Ottawa's interim police chief is warning that the city will not tolerate any sort of longer-term occupation of the capital as hundreds of motorcyclists prepare to descend on the city starting Friday.
During a briefing on Thursday, interim chief Steve Bell told reporters that organizers of the “Rolling Thunder” convoy have said they plan to leave the capital by Sunday. If they don’t, he added, his officers are ready to act.
“We've been really clear: We're not going to tolerate any sort of unlawful activity that indicates any sort of longer-term occupation of any area of our city,” Bell said. “We will be very responsive and very proactive in identifying and dismantling any sort (of encampments).”
The warning came as Ottawa police and residents, many still shaken by the "Freedom Convoy" that occupied the city’s downtown core for more than three weeks in February, prepare for another round of disruptions and protests.
The "Rolling Thunder" group has not been clear about the cause they’re rallying for, except to say that they will be in Ottawa to “peacefully celebrate our freedom.” However, the organization has partnered with several groups apparently linked to the "Freedom Convoy."
That occupation disrupted traffic, forced businesses to close, and sparked complaints of intimidation, harassment and hateful conduct. Police chief Peter Sloly resigned after many residents criticized police for not taking a harder line with the protesters.
The demonstration, which also disrupted several border crossings with the United States, saw protests against COVID-19 restrictions and demands that the Liberal government resign.
It ended after the federal Liberal government invoked the Emergencies Act, and police moved in to detain and arrest dozens of people.
Prime Minister Justin Trudeau reflected Thursday on the last protest convoy in remarks at an event for Yom HaShoah, or Holocaust Remembrance Day.
"Earlier this year, our country and people around the world were shocked and dismayed to see Nazi imagery displayed in our nation’s capital," he said.
"For the Jewish community and for all Canadians, those images were deeply disturbing."
Bell, who has promised a heavy police presence this weekend, told reporters that the service has learned a lot from that experience.
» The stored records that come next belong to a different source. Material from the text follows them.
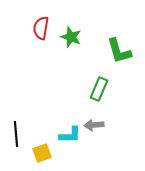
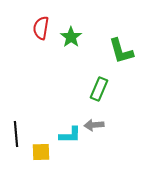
green star: rotated 15 degrees clockwise
green L-shape: moved 2 px right
yellow square: moved 1 px left, 1 px up; rotated 18 degrees clockwise
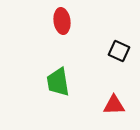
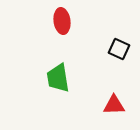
black square: moved 2 px up
green trapezoid: moved 4 px up
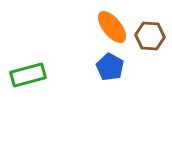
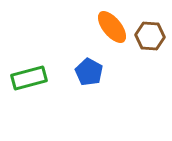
blue pentagon: moved 21 px left, 5 px down
green rectangle: moved 1 px right, 3 px down
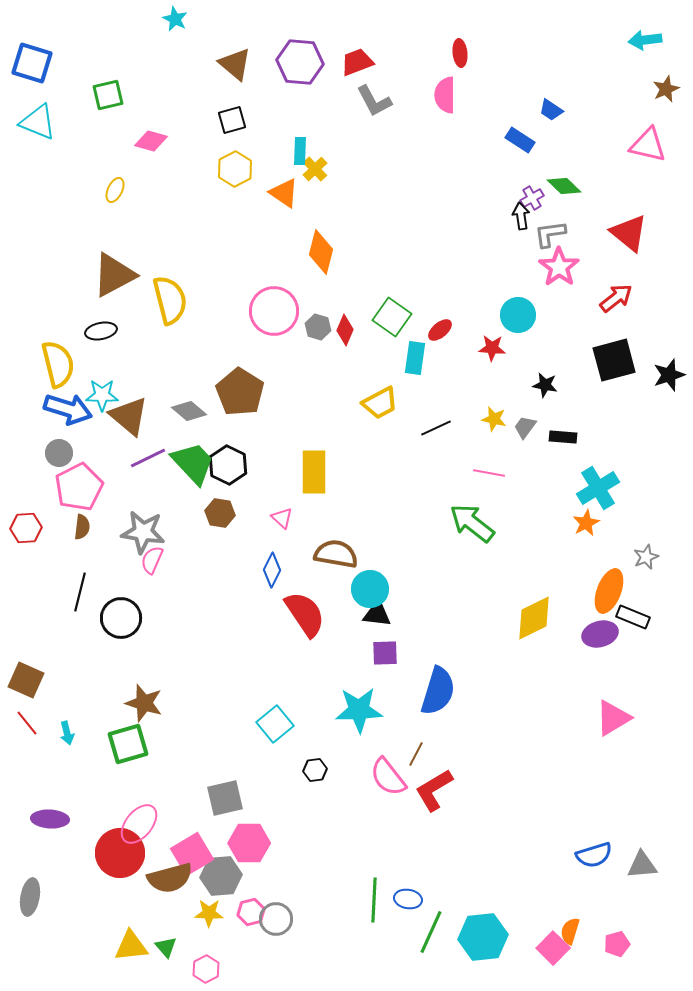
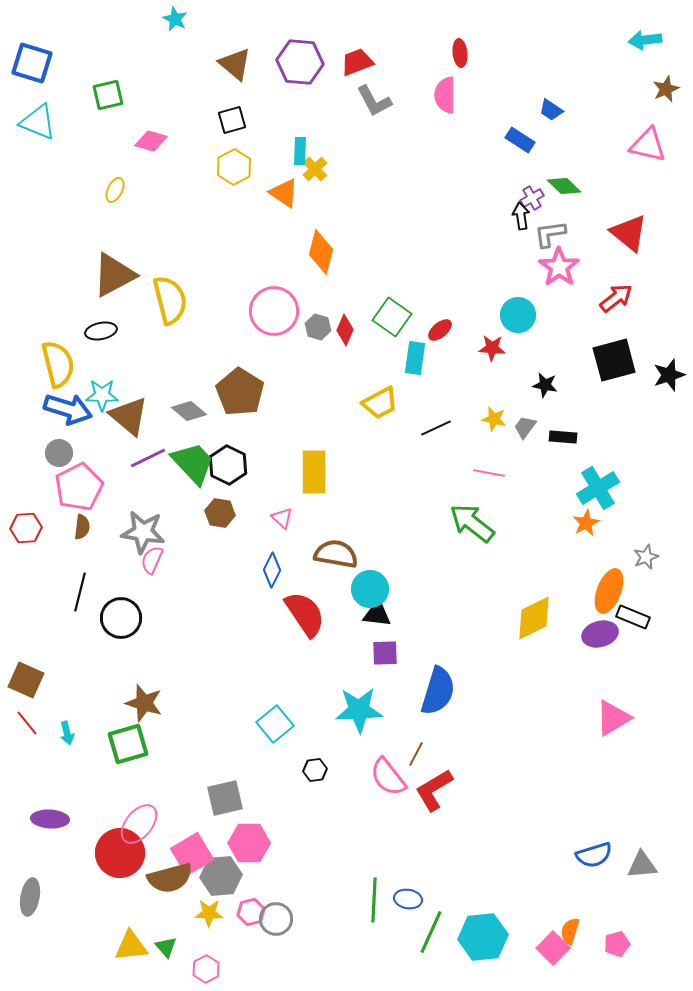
yellow hexagon at (235, 169): moved 1 px left, 2 px up
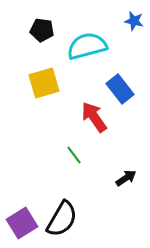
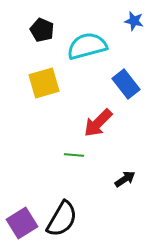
black pentagon: rotated 15 degrees clockwise
blue rectangle: moved 6 px right, 5 px up
red arrow: moved 4 px right, 6 px down; rotated 100 degrees counterclockwise
green line: rotated 48 degrees counterclockwise
black arrow: moved 1 px left, 1 px down
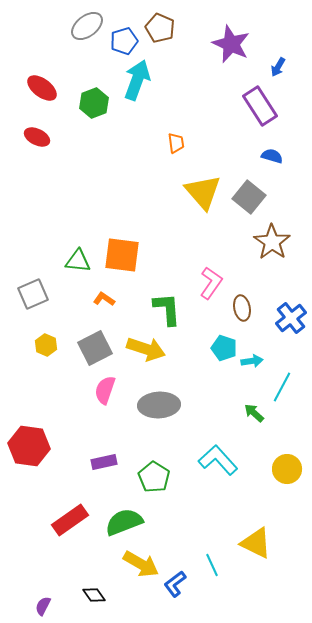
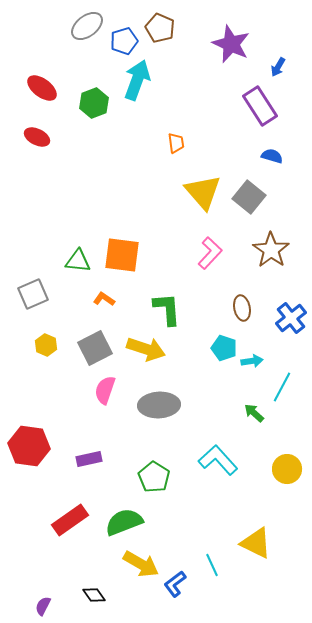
brown star at (272, 242): moved 1 px left, 8 px down
pink L-shape at (211, 283): moved 1 px left, 30 px up; rotated 8 degrees clockwise
purple rectangle at (104, 462): moved 15 px left, 3 px up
He said the hate crimes unit has already been involved in preparing for the event and anyone displaying hateful symbols will be charged.
He added officers will arrest any "Freedom Convoy" protesters ordered by the courts to stay away from the city as a condition of their release.
“Many of the individuals charged in the unlawful protest in February have conditions to not be in Ottawa,” he said. “Those individuals must respect those conditions set out by the court. If those conditions are breached, those individuals will be arrested and charged.”
Convoy organizers have said they plan to arrive on Friday before gathering on Saturday morning and doing a loop around the downtown core, with a stop at the National War Memorial as well as a march and rally on Parliament Hill.
One of the organizers of the convoy, Neil Sheard, who has been involved in protests against COVID-19 restrictions, had previously warned of a "free-for-all" if police didn’t let protesters bring their bikes onto the streets around Parliament Hill.
But Ottawa police have designated a large part of downtown as a no-go zone for vehicles, including several blocks around Parliament Hill and the National War Memorial.
The anticipated route that the convoy will take on Saturday will skirt the edge of this “exclusionary zone” and come within eyesight of the War Memorial and Parliament Hill. However, vehicles will be prevented from getting to the two sites.
Bell indicated convoy participants will be allowed to walk up to the two locations, but not bring their vehicles.
“We aren’t going to prevent protesters from attending the nation’s capital to have their voices heard,” he said. “What we are doing is we’re taking steps to make sure that there aren’t vehicles in a certain area while we manage foot-based protests.”
As for the actual motorcycle ride through the city, Bell said officers will be watching it closely, and participants will be forbidden from stopping or parking during the entire route.
Police will also be closely monitoring sites where convoy participants are planning to set up for the weekend, he said, including a church east of downtown and a more rural area to the west.
Downtown Ottawa Coun. Catherine McKenney earlier this week said many Ottawa residents who felt terrorized by the "Freedom Convoy" are fed up and prepared to take matters into their own hands if the "Rolling Thunder" convoy enters their neighbourhoods.
Bell acknowledged “that there’s been a fracture in trust between our community and the police service” because of what happened in February. But he urged residents to notify police if they see anything, and to avoid conflict with convoy participants.
“We see a lot of conflict online over this event,” he added. “Must of it from people in groups behind keyboards far away who want to drive discord.”
“I absolutely do not want to see this conflict on our streets this weekend.”
Ottawa Mayor Jim Watson, who was also at the briefing, at one point encouraged residents to continue about their business this weekend, saying: “We also encourage residents to continue to shop downtown, to continue to shop in the ByWard Market.”